Ella efectúo una última reverencia antes de irse.
Sabía que Álvaro la regañaría más tarde, pero se había asegurado un futuro para ella y para su hijo. Dejaría la prostitución, el lugar que tanto daño le había hecho y a su hermano atrás.
Su hijo sería el futuro gobernante de la República de Thys y contaría con el apoyo del reino de Holem. Recibiría la recompensa que le correspondía por haber atrapado a la princesa perdida y, al fin, podría disfrutar de su venganza: se las haría pagar a Marco. Le enseñaría lo que era el verdadero dolor, mas antes debía volver a casa junto a su pequeño. De lo contrario, Verónica se enfadaría por haberla hecho esperar.
«¡Que se fastidie! Me debía una».
Mantuvo la cabeza erguida como de costumbre.
—¡Silvia! —la llamó una voz a lo lejos.
Ella miró en todas las direcciones, buscando de dónde provenía.
Al frente, vio correr a la muchacha con la que se había chocado la mañana anterior.
¿Qué demonios quería de ella? Por lo general no atendía a mujeres, y mucho menos tan jóvenes.
—¿Te has perdido, pequeña? —inquirió cuando la tuvo a su altura, con ciertos aires de molestia.
—¡Soy yo, Cordelia!
Sus ojos se abrieron como platos al oír aquel nombre: Cordelia, su presa más preciada y otra adquisición para su tela de araña.
—¿Cordelia? —repitió— ¿Eres tú? ¿Qué estás haciendo aquí? ¿Te has cortado el pelo?

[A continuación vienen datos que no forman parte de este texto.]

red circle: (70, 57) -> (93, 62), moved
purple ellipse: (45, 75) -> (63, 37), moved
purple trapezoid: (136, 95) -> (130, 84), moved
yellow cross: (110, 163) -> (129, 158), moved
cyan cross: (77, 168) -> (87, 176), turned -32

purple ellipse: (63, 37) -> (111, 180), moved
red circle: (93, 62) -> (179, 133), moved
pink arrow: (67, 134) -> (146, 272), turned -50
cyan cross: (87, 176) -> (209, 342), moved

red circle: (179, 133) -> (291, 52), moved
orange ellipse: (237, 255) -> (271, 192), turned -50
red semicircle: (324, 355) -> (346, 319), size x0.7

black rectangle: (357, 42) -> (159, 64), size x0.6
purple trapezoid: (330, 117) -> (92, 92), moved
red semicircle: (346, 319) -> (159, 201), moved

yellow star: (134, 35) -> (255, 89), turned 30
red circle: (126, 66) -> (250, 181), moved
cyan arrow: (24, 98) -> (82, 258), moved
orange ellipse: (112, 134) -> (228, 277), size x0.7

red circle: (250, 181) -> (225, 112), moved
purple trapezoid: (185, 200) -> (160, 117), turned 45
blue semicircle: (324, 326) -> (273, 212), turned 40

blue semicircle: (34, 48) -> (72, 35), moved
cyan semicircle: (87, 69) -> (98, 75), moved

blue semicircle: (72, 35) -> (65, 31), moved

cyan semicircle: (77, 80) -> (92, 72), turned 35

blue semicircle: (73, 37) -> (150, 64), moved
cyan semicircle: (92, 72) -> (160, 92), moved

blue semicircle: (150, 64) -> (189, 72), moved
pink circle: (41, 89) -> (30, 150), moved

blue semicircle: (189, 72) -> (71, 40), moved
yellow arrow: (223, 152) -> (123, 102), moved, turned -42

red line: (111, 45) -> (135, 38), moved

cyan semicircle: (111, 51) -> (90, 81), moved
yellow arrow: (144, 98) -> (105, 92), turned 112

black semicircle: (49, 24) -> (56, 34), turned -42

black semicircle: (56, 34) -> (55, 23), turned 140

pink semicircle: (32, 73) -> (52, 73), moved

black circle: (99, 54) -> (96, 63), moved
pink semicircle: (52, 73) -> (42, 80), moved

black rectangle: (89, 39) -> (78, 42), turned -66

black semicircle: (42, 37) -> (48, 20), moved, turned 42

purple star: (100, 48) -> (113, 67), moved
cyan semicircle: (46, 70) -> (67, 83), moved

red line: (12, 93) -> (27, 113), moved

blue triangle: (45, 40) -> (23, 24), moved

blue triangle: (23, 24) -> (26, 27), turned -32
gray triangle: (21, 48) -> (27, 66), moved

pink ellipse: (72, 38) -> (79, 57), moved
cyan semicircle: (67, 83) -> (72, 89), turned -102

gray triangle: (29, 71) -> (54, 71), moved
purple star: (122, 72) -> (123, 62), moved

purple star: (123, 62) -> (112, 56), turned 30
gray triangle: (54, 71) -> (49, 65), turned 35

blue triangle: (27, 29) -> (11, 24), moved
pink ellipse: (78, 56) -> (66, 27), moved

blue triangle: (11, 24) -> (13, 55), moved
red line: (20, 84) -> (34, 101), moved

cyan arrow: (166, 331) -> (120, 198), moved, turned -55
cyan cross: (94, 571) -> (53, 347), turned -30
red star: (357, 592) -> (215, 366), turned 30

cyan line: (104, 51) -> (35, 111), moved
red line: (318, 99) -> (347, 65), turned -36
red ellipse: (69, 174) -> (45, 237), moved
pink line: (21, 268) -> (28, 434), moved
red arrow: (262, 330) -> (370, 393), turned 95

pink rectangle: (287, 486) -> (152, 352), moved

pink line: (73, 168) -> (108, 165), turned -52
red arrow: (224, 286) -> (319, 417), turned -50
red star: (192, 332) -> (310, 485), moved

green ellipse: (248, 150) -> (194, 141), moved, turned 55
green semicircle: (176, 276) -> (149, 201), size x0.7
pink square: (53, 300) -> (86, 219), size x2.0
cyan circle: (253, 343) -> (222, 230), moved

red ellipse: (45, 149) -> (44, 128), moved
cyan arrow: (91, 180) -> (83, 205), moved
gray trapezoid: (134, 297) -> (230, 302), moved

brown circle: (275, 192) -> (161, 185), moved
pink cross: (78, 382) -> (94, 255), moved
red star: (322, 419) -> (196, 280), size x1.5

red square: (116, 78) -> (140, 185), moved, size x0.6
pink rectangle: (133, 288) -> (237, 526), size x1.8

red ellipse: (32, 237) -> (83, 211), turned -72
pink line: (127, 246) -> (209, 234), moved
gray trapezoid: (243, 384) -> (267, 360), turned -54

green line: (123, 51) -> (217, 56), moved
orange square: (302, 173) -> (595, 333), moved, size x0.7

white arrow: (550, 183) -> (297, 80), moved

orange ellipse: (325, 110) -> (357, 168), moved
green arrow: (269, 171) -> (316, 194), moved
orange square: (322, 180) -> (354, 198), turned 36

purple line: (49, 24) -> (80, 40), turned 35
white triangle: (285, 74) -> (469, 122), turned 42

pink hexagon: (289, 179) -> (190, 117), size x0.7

—Sí, para pasar desapercibida —admitió.
«Idiota», fue su primer pensamiento.
—Me parece que la prudencia no es tu punto fuerte —rio.
—¡Qué suerte haberte encontrado! —exclamó, con una gran sonrisa— Lo cierto es que no tenía a dónde ir. Llevo días dando vueltas por las calles y durmiendo en la intemperie.
—Oh, pobrecita. En ese caso, ven conmigo. Una —. Se le acercó al oído como si le fuera a contar un secreto— princesita como tú no debería vivir en la calle.
Ella aceptó encantada. Tenía que agradecer a los dioses su talento tejiendo hilos.
—¿Y dónde está el bebé? —inquirió Cordelia mientras caminaban.
—Una amiga me lo está cuidando mientras yo salía a arreglar unos asuntos.
Aquella debía de ser la única verdad de la que se desprendieron los labios de Silvia aquel día, pero solo poseía dos virtudes: la belleza y la labia.
Y, si la naturaleza la había obsequiado con semejantes dones, debía cultivarlos y potenciarlos. De lo contrario, estaría siendo muy desagradecida con la vida que se le había otorgado.